Helgoland (German: Helgoland; Helgolandic: deät Lun) is a small German archipelago in the North Sea.
Formerly a Danish and British possession, the islands (population 1,650) are located in the Helgoland Bight - part of the German Bight - in the southeastern corner of the North Sea. They are the only German islands not in the immediate vicinity of the mainland and are approximately two hours' sailing time from Cuxhaven at the mouth of the River Elbe.
In addition to German, the local population, who are ethnic Frisians, speak the Heligolandic dialect of the North Frisian language called Halunder.

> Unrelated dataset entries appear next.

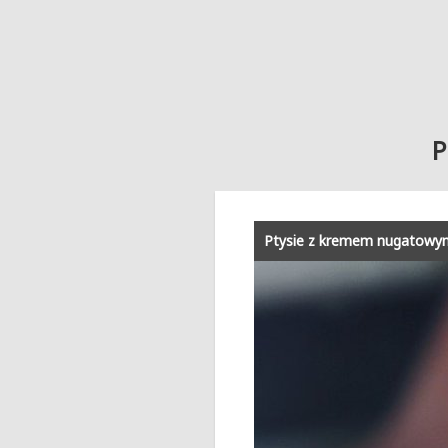
P
Ptysie z kremem nugatowy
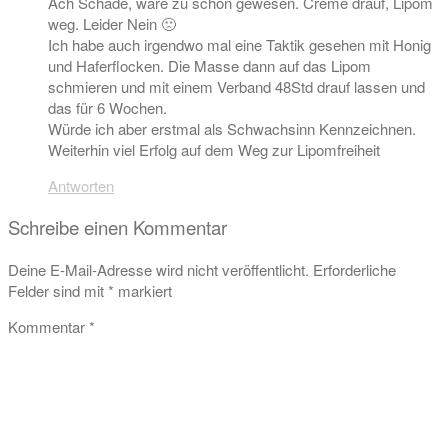
Ach Schade, wäre zu schön gewesen. Creme drauf, Lipom
weg. Leider Nein 🙁
Ich habe auch irgendwo mal eine Taktik gesehen mit Honig
und Haferflocken. Die Masse dann auf das Lipom
schmieren und mit einem Verband 48Std drauf lassen und
das für 6 Wochen.
Würde ich aber erstmal als Schwachsinn Kennzeichnen.
Weiterhin viel Erfolg auf dem Weg zur Lipomfreiheit
Antworten
Schreibe einen Kommentar
Deine E-Mail-Adresse wird nicht veröffentlicht.
Erforderliche
Felder sind mit
*
markiert
Kommentar
*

Helgoland was formerly called Heyligeland, or "holy land," possibly due to the island's long association with the god Forseti.
Helgoland sports a very healthy offshore climate, being almost free of pollen and thus ideal for allergics. Since there is no land mass in the vicinity that could cool down too much in the winter time, it hardly gets colder than -5 °C (23 °F) in any year. At times, winter temperatures can be higher than in Hamburg by up to 10 °C (18 °F) because cold winds from Russia are weakened. While spring tends to be comparatively cool, autumn on Helgoland is often longer and warmer than on the mainland and statistically, the climate generally is sunnier.
Due to the mild climate, figs have been grown on the island since the 1920s - there still is an old mulberry tree in the Upper Town.